Hablamos frecuentemente de la muerte de modo impropio, pues se trata de un fenómeno que, en sí, entraña sólo a los organismos vivos; las estructuras, las ideas, las creencias y las esperanzas colectivas no mueren según el orden de la naturaleza, sino que se extinguen o se las mata.

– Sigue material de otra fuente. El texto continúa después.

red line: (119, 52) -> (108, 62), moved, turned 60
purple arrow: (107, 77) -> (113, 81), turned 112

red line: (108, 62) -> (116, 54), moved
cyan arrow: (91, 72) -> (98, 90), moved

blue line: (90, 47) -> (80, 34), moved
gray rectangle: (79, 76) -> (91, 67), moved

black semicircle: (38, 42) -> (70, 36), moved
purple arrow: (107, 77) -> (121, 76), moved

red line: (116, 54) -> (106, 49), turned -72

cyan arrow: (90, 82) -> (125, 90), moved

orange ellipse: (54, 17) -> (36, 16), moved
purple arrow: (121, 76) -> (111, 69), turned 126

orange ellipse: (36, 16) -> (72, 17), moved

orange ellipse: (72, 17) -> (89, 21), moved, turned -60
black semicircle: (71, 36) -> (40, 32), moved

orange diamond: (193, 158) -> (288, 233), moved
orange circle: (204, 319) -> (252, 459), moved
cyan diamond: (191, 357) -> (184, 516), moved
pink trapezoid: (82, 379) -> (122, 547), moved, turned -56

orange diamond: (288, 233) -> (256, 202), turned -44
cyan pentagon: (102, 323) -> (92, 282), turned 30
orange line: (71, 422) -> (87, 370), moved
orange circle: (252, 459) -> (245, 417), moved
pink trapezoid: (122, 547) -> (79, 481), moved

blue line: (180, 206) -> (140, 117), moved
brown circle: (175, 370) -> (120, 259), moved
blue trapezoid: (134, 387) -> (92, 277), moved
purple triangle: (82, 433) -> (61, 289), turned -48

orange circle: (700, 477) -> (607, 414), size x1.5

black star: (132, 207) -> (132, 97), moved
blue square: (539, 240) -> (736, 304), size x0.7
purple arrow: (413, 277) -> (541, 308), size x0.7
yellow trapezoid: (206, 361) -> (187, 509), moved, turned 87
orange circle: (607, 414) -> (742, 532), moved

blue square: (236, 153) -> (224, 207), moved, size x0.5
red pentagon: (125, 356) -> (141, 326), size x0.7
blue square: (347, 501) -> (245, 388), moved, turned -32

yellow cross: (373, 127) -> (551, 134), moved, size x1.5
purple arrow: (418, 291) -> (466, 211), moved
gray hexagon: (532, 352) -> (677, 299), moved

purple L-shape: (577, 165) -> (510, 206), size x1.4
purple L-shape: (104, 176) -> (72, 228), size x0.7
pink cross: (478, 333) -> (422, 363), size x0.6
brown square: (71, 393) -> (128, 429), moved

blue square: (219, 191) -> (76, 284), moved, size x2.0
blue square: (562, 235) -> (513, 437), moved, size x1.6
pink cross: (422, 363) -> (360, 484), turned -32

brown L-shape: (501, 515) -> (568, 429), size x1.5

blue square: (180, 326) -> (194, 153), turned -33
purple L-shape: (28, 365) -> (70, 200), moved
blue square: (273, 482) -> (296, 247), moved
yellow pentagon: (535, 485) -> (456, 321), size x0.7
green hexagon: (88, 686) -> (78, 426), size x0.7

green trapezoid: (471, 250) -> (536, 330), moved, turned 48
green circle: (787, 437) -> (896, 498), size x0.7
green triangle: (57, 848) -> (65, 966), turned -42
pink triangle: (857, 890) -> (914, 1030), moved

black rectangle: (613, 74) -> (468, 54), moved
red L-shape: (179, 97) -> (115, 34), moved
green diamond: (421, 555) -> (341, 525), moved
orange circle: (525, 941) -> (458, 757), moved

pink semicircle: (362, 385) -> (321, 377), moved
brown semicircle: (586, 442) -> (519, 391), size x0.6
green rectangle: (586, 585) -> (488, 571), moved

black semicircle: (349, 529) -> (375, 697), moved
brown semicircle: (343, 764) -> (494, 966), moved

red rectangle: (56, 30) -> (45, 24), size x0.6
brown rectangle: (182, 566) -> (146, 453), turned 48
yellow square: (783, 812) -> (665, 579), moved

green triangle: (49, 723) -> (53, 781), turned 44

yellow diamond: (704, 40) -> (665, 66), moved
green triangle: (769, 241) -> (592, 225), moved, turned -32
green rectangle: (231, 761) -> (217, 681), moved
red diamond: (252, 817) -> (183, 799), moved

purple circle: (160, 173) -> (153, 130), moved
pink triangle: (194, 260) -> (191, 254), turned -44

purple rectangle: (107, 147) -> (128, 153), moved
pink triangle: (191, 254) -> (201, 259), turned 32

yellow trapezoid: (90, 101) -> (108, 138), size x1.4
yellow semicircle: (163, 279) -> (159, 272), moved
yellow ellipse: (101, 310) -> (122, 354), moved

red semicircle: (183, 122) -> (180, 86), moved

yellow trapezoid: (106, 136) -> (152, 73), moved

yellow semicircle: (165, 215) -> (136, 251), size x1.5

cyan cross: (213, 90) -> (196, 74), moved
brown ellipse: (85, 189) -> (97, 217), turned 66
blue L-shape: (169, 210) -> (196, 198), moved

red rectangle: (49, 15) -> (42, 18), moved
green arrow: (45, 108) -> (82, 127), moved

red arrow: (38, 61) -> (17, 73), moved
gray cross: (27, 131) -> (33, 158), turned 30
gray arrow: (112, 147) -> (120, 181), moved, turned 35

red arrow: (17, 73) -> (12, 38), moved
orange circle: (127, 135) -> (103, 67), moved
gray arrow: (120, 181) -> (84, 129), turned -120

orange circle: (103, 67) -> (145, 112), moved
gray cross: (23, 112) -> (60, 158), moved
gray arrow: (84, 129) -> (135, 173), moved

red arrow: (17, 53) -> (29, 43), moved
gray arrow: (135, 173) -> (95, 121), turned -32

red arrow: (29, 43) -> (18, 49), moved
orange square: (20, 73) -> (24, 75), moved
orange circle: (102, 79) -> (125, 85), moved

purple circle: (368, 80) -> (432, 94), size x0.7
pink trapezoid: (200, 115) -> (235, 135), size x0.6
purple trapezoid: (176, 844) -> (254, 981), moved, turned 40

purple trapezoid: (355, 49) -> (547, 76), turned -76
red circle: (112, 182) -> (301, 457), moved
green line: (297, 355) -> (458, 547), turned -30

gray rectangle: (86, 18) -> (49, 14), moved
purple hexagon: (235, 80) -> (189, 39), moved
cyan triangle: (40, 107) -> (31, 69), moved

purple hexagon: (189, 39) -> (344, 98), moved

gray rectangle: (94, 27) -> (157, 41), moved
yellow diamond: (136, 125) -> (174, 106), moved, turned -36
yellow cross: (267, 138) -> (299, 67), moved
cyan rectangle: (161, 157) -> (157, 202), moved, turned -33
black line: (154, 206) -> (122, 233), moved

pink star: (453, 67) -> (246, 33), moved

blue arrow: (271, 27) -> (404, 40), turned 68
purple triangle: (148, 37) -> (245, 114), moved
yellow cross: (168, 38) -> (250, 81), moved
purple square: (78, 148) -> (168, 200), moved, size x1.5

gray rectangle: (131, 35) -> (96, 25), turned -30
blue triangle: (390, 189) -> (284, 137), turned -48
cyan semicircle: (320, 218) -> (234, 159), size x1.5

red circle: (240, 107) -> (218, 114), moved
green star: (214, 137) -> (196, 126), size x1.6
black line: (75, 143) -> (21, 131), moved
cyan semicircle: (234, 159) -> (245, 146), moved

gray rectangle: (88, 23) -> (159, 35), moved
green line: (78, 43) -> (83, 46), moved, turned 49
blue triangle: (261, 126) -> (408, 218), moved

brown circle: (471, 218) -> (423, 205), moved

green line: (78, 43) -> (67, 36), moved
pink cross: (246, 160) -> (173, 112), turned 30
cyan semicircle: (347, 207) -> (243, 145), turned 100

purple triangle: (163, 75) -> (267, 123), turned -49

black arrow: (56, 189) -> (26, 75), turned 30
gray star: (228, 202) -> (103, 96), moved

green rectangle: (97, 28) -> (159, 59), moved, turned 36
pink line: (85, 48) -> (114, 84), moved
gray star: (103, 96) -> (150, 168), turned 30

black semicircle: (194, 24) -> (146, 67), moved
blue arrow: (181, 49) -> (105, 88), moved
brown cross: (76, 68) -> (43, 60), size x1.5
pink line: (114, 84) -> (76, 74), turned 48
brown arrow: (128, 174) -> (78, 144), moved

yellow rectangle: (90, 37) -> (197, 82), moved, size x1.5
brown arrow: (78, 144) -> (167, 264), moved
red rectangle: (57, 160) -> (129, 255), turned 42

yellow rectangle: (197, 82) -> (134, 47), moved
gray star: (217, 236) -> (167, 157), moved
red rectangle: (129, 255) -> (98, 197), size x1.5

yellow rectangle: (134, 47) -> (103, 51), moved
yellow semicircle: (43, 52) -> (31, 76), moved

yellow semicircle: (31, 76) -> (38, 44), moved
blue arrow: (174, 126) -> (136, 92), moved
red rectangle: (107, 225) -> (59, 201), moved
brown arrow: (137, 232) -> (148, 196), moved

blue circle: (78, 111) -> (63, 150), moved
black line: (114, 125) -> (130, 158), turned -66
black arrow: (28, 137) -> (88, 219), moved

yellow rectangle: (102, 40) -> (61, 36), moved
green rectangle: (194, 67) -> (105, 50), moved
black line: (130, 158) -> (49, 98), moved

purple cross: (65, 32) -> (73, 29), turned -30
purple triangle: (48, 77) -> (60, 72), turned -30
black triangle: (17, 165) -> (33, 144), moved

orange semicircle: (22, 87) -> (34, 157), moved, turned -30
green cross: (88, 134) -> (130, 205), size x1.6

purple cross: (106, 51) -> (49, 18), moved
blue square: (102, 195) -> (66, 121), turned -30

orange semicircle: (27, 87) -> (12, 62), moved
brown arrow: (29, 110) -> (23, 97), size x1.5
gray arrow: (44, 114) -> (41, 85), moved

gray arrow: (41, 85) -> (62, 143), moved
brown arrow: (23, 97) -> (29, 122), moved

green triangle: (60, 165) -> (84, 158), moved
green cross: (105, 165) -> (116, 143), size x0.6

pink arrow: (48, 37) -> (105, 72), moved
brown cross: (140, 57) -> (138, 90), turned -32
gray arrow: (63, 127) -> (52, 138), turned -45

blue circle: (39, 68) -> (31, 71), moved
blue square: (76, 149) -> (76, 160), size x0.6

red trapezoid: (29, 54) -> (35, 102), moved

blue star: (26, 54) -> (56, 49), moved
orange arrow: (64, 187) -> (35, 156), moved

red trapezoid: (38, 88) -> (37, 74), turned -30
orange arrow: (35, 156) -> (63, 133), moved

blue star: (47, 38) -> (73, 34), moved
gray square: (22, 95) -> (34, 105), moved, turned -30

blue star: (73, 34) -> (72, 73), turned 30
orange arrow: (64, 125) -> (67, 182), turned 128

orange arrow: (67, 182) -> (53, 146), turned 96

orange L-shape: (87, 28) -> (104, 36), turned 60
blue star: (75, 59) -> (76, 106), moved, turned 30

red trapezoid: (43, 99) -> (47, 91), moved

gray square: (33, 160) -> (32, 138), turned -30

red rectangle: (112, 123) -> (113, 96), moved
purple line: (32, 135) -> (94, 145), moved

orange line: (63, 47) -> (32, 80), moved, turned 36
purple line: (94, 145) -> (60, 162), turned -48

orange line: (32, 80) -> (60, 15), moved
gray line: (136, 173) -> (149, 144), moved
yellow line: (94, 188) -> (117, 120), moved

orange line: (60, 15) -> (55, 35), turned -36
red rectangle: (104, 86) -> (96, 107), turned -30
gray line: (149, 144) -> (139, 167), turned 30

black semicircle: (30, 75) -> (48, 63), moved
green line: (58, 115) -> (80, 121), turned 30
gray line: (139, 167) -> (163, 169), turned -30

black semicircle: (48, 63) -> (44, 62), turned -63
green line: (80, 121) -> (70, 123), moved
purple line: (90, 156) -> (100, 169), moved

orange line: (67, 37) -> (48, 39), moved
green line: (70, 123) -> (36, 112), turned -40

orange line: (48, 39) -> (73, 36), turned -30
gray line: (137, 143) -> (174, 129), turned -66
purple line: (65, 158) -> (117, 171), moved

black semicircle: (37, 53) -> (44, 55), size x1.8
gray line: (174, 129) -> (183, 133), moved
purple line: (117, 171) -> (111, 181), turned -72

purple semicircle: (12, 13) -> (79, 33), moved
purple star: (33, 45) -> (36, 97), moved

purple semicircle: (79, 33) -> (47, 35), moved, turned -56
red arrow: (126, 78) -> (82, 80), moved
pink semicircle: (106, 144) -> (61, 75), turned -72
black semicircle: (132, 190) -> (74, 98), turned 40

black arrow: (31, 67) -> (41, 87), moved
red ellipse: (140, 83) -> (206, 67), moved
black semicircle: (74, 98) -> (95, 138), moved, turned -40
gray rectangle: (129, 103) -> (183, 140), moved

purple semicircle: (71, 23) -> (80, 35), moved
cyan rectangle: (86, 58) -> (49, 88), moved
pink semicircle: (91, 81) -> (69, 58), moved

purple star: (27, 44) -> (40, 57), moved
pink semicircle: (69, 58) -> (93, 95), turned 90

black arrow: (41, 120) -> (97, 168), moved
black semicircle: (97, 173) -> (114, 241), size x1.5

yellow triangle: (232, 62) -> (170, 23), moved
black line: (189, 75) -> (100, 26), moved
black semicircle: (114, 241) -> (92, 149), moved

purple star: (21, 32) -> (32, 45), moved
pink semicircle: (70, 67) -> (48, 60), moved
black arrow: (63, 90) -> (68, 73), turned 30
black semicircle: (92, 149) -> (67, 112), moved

El “comunismo real” dejó que se lo matara sin hacer ni un gesto, y parece que va a suceder lo mismo con su contraparte occidental. A lo mejor es un rasgo de familia si, como arriesgábamos, no se trata sino de las dos caras de la misma moneda. Y entonces a mi imagen de los integrantes exultantes del Ejército Rojo cabría ponerle vis à vis la de ese crucero apestado en que viajan millonarios, aunque sea un trabajo inútil y sólo apto para alimentar mitologías: tal vez aquellos jóvenes no fuesen tan devotos comunistas como se mostraban y los pasajeros de ese barco, más bien unos pobres diablos que pagan su lujoso capricho en cuotas.